Task:
Pick out each line of the records in which the word "Sivik" appears.

Data for this task:
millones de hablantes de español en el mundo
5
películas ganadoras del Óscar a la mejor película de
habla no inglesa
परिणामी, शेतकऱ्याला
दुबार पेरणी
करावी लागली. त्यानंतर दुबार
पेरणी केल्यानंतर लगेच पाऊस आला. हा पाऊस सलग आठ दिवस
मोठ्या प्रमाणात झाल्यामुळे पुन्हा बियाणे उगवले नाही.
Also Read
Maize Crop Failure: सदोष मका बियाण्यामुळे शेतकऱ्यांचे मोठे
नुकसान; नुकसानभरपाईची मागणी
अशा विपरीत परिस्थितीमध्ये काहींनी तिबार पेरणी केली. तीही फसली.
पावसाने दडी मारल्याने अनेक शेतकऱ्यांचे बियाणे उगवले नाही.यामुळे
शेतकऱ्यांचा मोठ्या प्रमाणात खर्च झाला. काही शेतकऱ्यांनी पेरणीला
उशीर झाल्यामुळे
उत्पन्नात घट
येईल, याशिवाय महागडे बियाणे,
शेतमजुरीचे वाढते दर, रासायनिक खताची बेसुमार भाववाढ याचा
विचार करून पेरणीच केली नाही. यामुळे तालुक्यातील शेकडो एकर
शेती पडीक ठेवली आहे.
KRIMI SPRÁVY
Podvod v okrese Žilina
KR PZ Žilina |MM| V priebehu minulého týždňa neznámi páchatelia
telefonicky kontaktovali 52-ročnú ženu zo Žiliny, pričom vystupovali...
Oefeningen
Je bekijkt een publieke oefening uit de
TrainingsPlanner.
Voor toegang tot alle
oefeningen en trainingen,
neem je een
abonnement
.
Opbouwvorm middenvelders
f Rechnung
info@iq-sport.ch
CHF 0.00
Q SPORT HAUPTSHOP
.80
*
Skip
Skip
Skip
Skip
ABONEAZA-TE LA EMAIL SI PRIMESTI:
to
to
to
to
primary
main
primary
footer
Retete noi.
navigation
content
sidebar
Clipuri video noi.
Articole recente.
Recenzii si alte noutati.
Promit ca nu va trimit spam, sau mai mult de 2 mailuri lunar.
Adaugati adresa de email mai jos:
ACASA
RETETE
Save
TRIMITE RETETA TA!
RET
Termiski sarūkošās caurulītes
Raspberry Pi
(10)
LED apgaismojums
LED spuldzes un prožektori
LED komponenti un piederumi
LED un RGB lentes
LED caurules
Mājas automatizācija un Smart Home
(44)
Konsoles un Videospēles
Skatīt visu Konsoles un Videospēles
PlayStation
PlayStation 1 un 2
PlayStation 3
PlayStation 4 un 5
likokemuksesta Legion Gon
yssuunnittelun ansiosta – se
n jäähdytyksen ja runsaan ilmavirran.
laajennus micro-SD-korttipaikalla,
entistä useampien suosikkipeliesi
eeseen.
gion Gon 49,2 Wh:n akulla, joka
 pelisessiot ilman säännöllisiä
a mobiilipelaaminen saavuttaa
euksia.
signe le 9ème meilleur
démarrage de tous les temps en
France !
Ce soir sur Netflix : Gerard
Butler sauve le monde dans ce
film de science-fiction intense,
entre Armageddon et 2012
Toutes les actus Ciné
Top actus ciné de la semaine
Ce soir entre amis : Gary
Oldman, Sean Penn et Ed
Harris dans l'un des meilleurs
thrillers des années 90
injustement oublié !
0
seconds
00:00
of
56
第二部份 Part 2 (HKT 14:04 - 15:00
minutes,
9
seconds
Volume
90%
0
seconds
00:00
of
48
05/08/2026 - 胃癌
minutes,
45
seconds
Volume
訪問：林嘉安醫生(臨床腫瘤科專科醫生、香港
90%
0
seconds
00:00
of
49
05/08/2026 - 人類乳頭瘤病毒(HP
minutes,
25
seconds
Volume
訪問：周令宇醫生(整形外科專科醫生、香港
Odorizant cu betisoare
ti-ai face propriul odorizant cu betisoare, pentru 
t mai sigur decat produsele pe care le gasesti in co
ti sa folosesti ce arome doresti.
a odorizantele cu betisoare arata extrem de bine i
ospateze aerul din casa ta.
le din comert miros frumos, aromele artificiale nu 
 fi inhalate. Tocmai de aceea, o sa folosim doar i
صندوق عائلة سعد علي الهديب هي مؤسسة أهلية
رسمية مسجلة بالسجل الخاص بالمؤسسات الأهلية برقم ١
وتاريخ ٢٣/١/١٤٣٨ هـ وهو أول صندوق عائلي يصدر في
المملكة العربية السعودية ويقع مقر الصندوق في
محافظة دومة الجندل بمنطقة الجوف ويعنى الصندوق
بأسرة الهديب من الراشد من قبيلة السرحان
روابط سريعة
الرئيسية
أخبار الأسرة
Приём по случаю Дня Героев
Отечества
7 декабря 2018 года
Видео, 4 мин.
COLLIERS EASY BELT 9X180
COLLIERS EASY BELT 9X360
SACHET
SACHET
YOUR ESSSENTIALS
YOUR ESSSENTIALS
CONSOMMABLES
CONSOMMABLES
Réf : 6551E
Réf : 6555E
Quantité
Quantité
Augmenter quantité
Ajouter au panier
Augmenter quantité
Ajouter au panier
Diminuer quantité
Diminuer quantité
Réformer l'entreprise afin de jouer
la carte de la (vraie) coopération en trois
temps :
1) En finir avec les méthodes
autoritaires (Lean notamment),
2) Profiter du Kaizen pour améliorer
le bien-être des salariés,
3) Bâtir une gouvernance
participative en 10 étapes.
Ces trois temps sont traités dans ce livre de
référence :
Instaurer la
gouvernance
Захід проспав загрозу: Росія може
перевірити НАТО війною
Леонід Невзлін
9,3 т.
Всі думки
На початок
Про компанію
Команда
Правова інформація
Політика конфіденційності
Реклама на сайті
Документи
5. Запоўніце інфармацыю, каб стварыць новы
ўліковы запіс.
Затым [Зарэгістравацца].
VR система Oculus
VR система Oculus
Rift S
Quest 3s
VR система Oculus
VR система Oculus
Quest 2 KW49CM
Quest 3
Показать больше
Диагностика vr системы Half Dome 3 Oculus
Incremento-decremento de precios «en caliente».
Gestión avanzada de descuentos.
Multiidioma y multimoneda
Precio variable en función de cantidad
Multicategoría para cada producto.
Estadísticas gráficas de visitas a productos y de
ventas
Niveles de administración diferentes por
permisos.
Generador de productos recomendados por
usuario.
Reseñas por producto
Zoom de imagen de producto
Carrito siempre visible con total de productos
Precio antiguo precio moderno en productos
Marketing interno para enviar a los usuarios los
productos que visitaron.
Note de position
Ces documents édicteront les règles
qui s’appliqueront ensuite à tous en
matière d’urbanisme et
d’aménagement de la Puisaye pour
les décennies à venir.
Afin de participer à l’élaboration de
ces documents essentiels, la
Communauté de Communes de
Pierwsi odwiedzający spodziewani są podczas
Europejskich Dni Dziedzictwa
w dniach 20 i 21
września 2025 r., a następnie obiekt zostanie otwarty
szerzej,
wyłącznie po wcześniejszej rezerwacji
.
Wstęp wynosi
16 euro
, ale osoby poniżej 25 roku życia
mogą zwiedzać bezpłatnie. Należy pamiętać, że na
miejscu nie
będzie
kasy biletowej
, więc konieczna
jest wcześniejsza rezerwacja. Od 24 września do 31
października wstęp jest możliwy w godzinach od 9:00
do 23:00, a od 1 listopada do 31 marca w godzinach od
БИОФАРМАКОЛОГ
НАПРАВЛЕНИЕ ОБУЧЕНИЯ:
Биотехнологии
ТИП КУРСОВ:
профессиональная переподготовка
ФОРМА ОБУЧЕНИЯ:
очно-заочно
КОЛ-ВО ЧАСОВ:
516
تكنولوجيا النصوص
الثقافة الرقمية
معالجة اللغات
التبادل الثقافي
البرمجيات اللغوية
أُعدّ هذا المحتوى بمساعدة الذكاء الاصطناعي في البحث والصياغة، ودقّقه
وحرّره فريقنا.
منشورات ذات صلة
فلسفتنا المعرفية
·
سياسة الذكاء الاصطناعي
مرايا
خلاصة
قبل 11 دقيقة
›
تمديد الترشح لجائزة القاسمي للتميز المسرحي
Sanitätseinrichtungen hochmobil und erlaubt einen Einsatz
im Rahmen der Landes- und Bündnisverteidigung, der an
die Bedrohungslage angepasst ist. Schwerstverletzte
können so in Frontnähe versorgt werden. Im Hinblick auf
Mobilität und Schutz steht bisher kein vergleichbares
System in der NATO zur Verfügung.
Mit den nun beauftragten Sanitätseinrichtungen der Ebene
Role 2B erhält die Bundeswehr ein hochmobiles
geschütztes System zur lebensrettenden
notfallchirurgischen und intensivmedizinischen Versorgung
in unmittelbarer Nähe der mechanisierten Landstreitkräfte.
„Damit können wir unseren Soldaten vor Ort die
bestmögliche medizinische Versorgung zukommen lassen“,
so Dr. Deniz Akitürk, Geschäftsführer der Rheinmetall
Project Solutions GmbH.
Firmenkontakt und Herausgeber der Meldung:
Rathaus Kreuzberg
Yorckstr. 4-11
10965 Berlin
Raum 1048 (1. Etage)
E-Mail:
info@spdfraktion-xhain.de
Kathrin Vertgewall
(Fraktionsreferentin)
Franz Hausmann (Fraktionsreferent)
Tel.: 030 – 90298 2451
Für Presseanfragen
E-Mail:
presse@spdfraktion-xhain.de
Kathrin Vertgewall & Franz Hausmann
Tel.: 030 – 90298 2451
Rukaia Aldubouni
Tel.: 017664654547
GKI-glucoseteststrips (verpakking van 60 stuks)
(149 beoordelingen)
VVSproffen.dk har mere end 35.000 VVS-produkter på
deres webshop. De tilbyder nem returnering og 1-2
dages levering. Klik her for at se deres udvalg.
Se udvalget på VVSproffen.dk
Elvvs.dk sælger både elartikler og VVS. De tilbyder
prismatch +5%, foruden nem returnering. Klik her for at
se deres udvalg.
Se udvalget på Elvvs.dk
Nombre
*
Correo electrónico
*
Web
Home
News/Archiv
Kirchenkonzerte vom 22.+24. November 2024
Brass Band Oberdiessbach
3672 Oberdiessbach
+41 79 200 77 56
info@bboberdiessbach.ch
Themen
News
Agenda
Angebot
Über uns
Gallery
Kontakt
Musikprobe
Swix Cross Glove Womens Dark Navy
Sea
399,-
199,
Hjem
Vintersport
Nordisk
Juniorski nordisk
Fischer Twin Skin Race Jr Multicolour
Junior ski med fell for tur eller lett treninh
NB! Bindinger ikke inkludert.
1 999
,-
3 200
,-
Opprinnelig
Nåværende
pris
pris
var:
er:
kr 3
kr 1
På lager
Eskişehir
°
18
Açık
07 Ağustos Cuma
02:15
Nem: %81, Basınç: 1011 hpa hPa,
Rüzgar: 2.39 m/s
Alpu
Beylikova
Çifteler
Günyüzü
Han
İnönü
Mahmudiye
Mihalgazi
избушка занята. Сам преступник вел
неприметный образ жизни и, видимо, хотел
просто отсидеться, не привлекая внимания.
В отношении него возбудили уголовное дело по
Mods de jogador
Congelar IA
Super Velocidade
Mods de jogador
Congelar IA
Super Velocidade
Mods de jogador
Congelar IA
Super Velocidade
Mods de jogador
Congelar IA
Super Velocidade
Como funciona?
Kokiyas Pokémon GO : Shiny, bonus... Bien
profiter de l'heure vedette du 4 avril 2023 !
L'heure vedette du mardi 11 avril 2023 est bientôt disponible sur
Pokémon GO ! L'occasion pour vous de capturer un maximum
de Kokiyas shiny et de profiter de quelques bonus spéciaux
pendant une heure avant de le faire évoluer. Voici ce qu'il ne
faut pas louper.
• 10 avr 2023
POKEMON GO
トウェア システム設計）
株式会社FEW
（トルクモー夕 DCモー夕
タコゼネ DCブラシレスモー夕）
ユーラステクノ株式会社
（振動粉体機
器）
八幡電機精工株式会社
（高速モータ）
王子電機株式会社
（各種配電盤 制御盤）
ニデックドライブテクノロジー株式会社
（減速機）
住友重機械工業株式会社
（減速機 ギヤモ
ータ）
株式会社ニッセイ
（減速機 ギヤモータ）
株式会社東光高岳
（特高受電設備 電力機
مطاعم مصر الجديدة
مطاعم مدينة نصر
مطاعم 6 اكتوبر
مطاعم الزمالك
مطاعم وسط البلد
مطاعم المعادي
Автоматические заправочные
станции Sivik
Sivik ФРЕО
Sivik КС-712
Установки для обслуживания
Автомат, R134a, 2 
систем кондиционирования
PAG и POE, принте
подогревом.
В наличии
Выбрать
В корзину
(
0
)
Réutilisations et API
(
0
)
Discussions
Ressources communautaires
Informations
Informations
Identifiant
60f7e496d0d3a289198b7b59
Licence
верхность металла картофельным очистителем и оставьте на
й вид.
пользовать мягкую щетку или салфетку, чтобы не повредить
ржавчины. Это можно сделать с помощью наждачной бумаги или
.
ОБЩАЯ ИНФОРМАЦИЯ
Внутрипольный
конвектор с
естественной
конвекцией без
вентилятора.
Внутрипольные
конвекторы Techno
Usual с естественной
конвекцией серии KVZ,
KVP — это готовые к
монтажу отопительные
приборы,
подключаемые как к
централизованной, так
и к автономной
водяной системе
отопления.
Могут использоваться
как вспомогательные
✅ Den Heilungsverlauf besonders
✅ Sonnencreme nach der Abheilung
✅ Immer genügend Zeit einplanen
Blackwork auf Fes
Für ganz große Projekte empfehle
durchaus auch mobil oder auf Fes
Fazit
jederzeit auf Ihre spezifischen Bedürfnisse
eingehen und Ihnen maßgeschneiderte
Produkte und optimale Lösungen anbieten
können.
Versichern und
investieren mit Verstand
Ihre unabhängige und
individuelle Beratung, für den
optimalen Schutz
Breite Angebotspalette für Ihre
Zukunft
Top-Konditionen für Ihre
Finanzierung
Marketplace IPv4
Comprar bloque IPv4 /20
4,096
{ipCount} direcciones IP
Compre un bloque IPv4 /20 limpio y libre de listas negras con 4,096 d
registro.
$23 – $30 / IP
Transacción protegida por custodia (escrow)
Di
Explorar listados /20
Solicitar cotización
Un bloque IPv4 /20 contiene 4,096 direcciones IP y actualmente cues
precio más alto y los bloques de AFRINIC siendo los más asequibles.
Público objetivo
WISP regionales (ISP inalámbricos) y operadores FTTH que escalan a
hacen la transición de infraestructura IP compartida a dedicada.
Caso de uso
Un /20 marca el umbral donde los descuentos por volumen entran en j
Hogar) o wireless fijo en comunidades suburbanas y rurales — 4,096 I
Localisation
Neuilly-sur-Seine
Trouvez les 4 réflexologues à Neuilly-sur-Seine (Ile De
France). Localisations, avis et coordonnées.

Task output:
станции Sivik
Sivik ФРЕО
Sivik КС-712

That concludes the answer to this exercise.